La anciana que había sugerido pedir ayuda a los gigantes habló con un tono persuasivo, sus palabras llenando a las súcubos con visiones de un futuro más brillante y territorios de caza más grandes.
La Reina Delilah, también, comenzó a sentir un rayo de esperanza.
—Anciana Véspera, enviaré un escuadrón de guardias súcubos para que te acompañen a dar la bienvenida al estimado caballero gigante.
—Quiero que personalmente le pidas disculpas y supliques su perdón por espiarlo.
—Anciana Véspera, ¿tienes alguna objeción?
La Anciana Véspera negó con la cabeza.
—¡Estoy dispuesta a ir, Su Majestad!
—
En el territorio de las súcubos, Orión había dejado de cazar bestias.
Después de todo, esta era tierra de súcubos, y no sería apropiado cazar sus bestias y presentarlas como regalos.
Debido a esto, el grupo de Orión se movió mucho más rápido.
Para el mediodía del día siguiente, se encontraron con un escuadrón de súcubos enviado para darles la bienvenida.
*Rugido…
Rugido…
Rugido…*
Los continuos rugidos del Dragón Abisal resonaban como la voz de la muerte, reverberando en los oídos del escuadrón de súcubos.
Las guerreras súcubos estaban tan conmocionadas que apenas podían mantenerse en pie.

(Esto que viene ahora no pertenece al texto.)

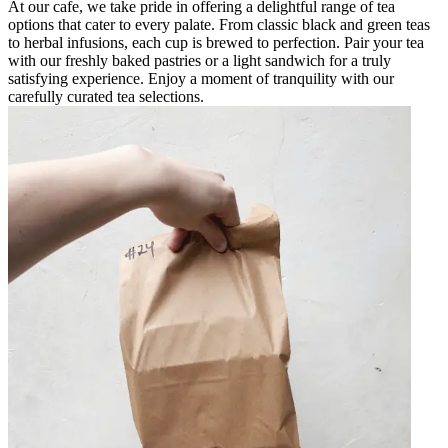
At our cafe, we take pride in offering a delightful range of tea
options that cater to every palate. From classic black and green teas
to herbal infusions, each cup is brewed to perfection. Pair your tea
with our freshly baked pastries or a light sandwich for a truly
satisfying experience. Enjoy a moment of tranquility with our
carefully curated tea selections.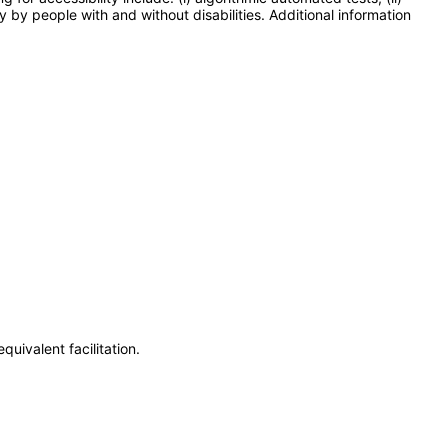
y by people with and without disabilities. Additional information
uivalent facilitation.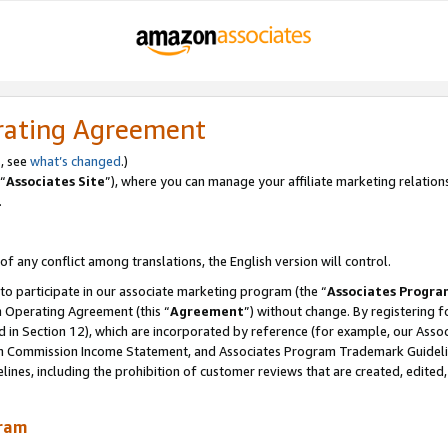
rating Agreement
, see
what’s changed
.)
“
Associates Site
”), where you can manage your affiliate marketing relation
.
 of any conflict among translations, the English version will control.
 to participate in our associate marketing program (the “
Associates Progra
m Operating Agreement (this “
Agreement
”) without change. By registering fo
d in Section 12), which are incorporated by reference (for example, our Ass
am Commission Income Statement, and Associates Program Trademark Guidel
nes, including the prohibition of customer reviews that are created, edited
gram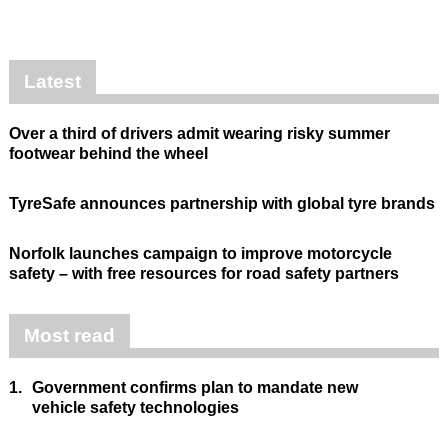
Latest
Over a third of drivers admit wearing risky summer
footwear behind the wheel
TyreSafe announces partnership with global tyre brands
Norfolk launches campaign to improve motorcycle
safety – with free resources for road safety partners
Most read
1.
Government confirms plan to mandate new
vehicle safety technologies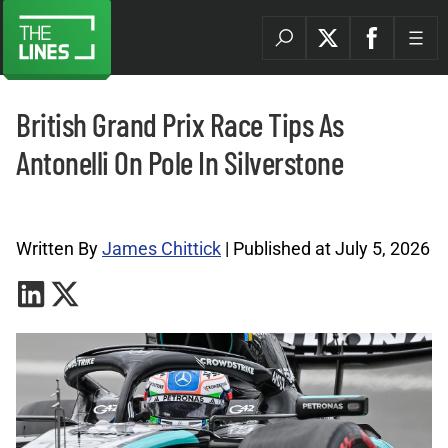
British Grand Prix Race Tips As
Antonelli On Pole In Silverstone
Formula 1 Tips Archives |
Written By
James Chittick
| Published at July 5, 2026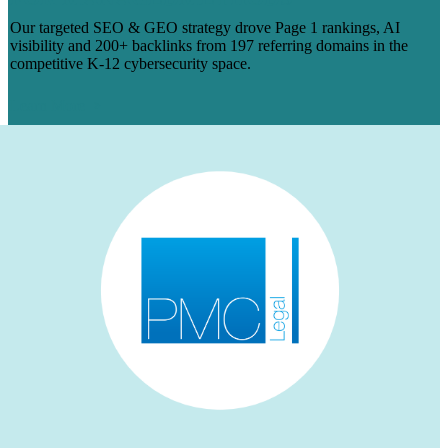
Our targeted SEO & GEO strategy drove Page 1 rankings, AI
visibility and 200+ backlinks from 197 referring domains in the
competitive K-12 cybersecurity space.
Learn More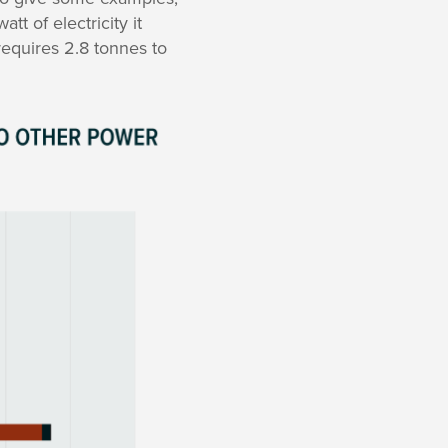
t of electricity it
requires 2.8 tonnes to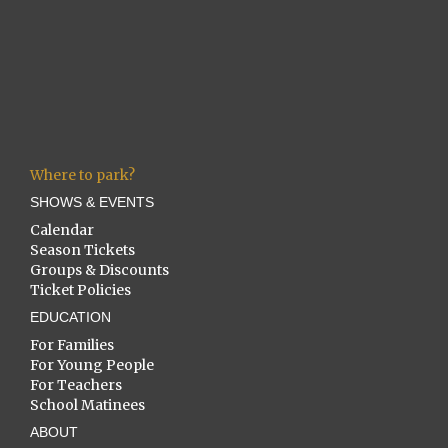
Where to park?
SHOWS & EVENTS
Calendar
Season Tickets
Groups & Discounts
Ticket Policies
EDUCATION
For Families
For Young People
For Teachers
School Matinees
ABOUT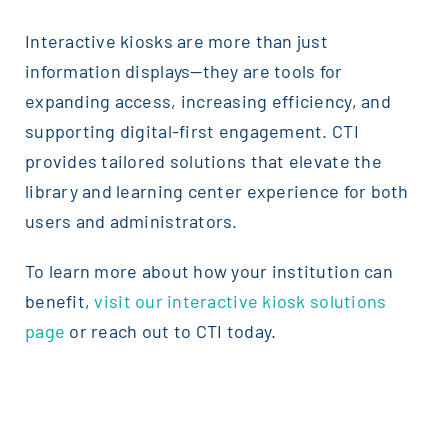
Interactive kiosks are more than just
information displays—they are tools for
expanding access, increasing efficiency, and
supporting digital-first engagement. CTI
provides tailored solutions that elevate the
library and learning center experience for both
users and administrators.
To learn more about how your institution can
benefit,
visit our interactive kiosk solutions
page
or reach out to CTI today.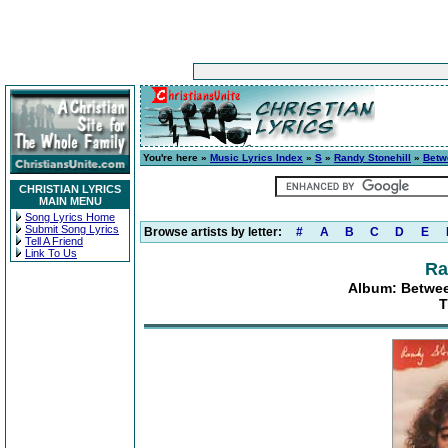
You're here »
Music Lyrics Index
»
S
»
Randy Stonehill
»
Betw
CHRISTIAN LYRICS
MAIN MENU
Song Lyrics Home
Submit Song Lyrics
Browse artists by letter:
#
A
B
C
D
E
Tell A Friend
Link To Us
Ra
Album: Betwee
T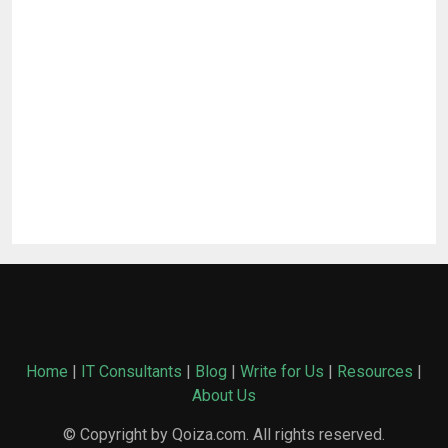
Home
|
IT Consultants
|
Blog
|
Write for Us
|
Resources
|
About Us
© Copyright by Qoiza.com. All rights reserved.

Al ver que su despliegue de poder había tenido el efecto deseado, Orión dio unas palmadas al Dragón Abisal, indicándole que dejara de rugir y retirara su aura opresiva.
—Estimado caballero gigante, somos la vanguardia enviada por Su Majestad para guiarlo.
¡Bienvenido a nuestro territorio súcubo!
Orión asintió, diciendo poco, y gesticuló para que el escuadrón de súcubos mostrara el camino.
En este punto, Beyn, el guerrero gigante responsable de la diplomacia y navegación, dio un paso adelante para conversar con las guerreras súcubos.
También les informó de los eventos que habían ocurrido desde que el grupo de Orión entró en el territorio de las súcubos.
Beyn habló con una sonrisa, ocasionalmente señalando hacia atrás a la hilera de cadáveres del Pueblo Búfalo que arrastraban Dace y Otho.